A couple of years too late, but I'd really like to add my own intuitions on this topic. It's my own take, so if I'm wrong about this, please do pull me up.
As Ben says in the comments, the main difference is that the mixed model estimates the right amount of shrinkage for you. But you might want to understand this more deeply (as I did)...
The main hurdle we need to get over is to understand exactly what the mixed model is doing when it shrinks the coefficients, and why. For me the clearest intuition about random effect shrinkage is: shrinkage is an attempt to reverse the effects of adding noise.
The Effects of Adding Noise
It's often easier to understand stats if we make a sillily-exaggerated example. In that spirit, have a look at the graph below (I have added the code at the bottom of this answer, in case you want to have a play with it).

Here we have twelve groups. The true group means are in red: they are normally distributed with a standard deviation of 1. The grey dots are samples drawn from these groups; within each group, there is a lot of noise: with a standard deviation of 5. For groups 1 to 6, we have 100 samples from each group. For groups 7 to 12, only two each. The blue crosshairs are our attempts at hitting the red targets: they are the means of the samples from the groups.
Now, here's the key intuition that justifies shrinkage: noise makes things spread out. (And shrinkage is simply the reversal of this.)
We can see that particularly clearly in groups 7-12, where the crosshairs are scattered quite widely compared with the red targets. We can calculate how spread out these are using two facts from basic 101 stats:
- Firstly, we know that the variance of a sum is the sum of the variances.
- The variance of a sample mean is the variance of the individual data-points divided by the number of datapoints.
So, the variance of our crosshairs is
$\mathrm{var}(crosshairs_i) = \mathrm{var}(red\_dots) + \mathrm{var}(within\_sample)/n_i = 1^2 + 5^2/n_i$
where $n_i$ is the sample size in the group we are concerned with, group $i$. (We know that $\mathrm{var}(crosshairs)$ differs between the groups; just look at the graph!)

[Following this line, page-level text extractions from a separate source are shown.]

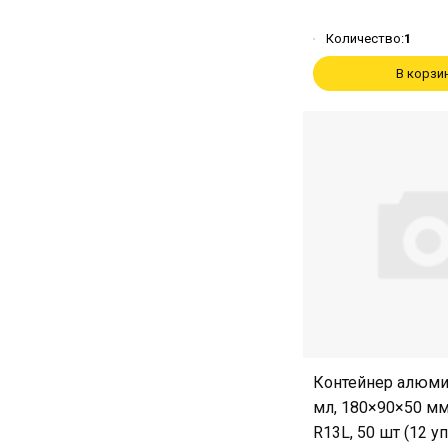
Количество:
1
В корзи
Контейнер алюм
мл, 180×90×50 мм
R13L, 50 шт (12 у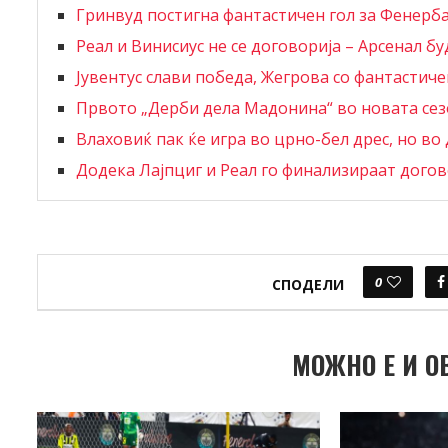
Гринвуд постигна фантастичен гол за Фенерб
Реал и Винисиус не се договорија – Арсенал буд
Јувентус слави победа, Жегрова со фантастич
Првото „Дерби дела Мадонина“ во новата се
Влаховиќ пак ќе игра во црно-бел дрес, но во 
Додека Лајпциг и Реал го финализираат дого
0
СПОДЕЛИ
МОЖНО Е И О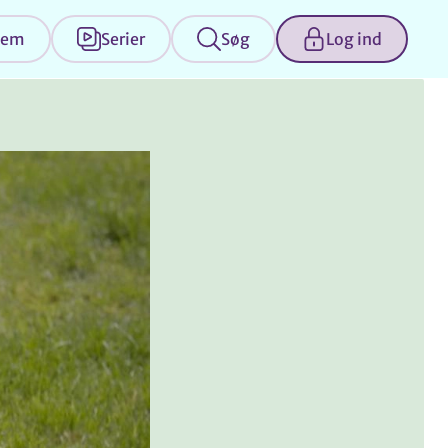
jem
Serier
Søg
Log ind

So, for groups 1 to 6 that means var(crosshairs) = 1.25, and for groups 7 to 12, var(crosshairs) = 13.5. In the latter case, the crosshairs are truly terrible estimates for the red dots -- they are $SD=\sqrt{13.5}=3.7$ times as spread out as they should be. BUT note that they are also not exactly perfect in groups 1 to 6 either, having $\sqrt{1.25} = 1.12$ times the spread that they should.
The Solution: Shrinkage
So, the idea of shrinkage is: let's try to bring them into the right ballpark. We'll harness all the data in all the groups to try to estimate the overall grand mean (the mean of all the red dots) and shrink all our data points towards that, according to how far they will likely have been thrown out by the noise. In the end, we hope to give them the same variance as the red dots. We can do that by dividing by the $\sqrt{\mathrm{var}(crosshairs)}$, and multiplying by $\sqrt{\mathrm{var}(red\_dots)}$, so that they will have the right variance.
(Of course, we don't know var(red_dots) or var(within_sample), but conveniently, our mixed model can estimate those for us -- and, again, it can pool all of the data together to get that as accurate as possible).

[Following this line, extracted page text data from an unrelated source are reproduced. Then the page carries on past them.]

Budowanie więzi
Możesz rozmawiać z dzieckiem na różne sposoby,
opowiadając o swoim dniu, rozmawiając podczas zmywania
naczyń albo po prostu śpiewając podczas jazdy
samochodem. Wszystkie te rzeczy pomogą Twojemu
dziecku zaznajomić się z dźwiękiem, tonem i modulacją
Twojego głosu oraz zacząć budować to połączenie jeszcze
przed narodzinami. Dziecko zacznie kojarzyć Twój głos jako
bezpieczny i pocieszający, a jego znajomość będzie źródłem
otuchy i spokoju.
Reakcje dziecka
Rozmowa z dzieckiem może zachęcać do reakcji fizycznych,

So, in the example above, if we shrink all the blue crosses towards towards the grand mean we are able to pool all the available information (both in estimating the grand mean, and in estimating the red_dots and within_sample variances) and use those to pull the crosshairs back to the zone where they should have been in the first place. Now, for groups 7 to 12, it's probably a bit late for them: those means are dominated by that noise, so the best we can do is to pull them back so that they are not pathologically far off. For means 1 to 6 though, they are dragged in, just a little bit, and that little bit, just like with the other ones, will get them that little bit closer to where they are meant to be.

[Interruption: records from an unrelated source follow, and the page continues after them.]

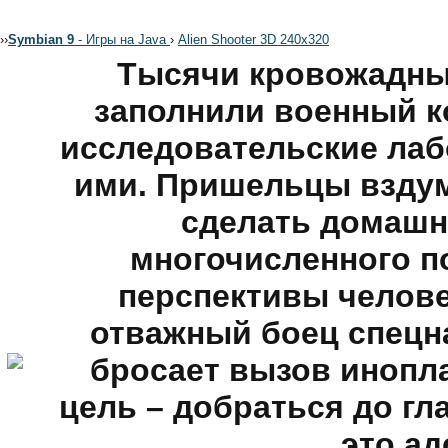
›
›
Symbian 9
- Игры на Java
›
Alien Shooter 3D 240x320
Тысячи кровожадны
заполнили военный к
исследовательские ла
ими. Пришельцы вздум
сделать домашн
многочисленного п
перспективы челове
отважный боец спецн
бросает вызов инопл
цель – добраться до г
это ад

The purple crosses above show the result of doing this (compared with the blue crosses that were our original estimates). We can see that by pooling the information together we've been able to use information from the larger groups to place the smaller groups in a much more sensible position. But this is important: it is not only that the small groups learn from the big ones. They all learn from each other. All of them need to be pulled in, even if just a little bit, and they use the information that is pooled between all of them to do that.
Comparison to Bayes
I should say that Bayesian stuff isn't my area. But this has been a really nice opportunity to try my first experiments in the area, and the results are really interesting. Remember that the mixed model is trying to reduce the variance of the estimated means so that they will have what it estimates to be the "right" variance. In this case, it estimates the groups to have a SD of 0.75 and the within_group SD to be 5.1. It estimates the grand mean to be 0.035.
The Bayesian method is rather similar, but you get to choose your own grand mean and SD to aim for! But, if we build our prior based on the mixed model, that is, if we set our prior to be normal with mean 0.035 and SD 0.75, look what happens:

Here, the crosses are the predicted effects from lme4; the black circles are the parameter estimates from bayesglm... (The red dots are as before). Spooky eh?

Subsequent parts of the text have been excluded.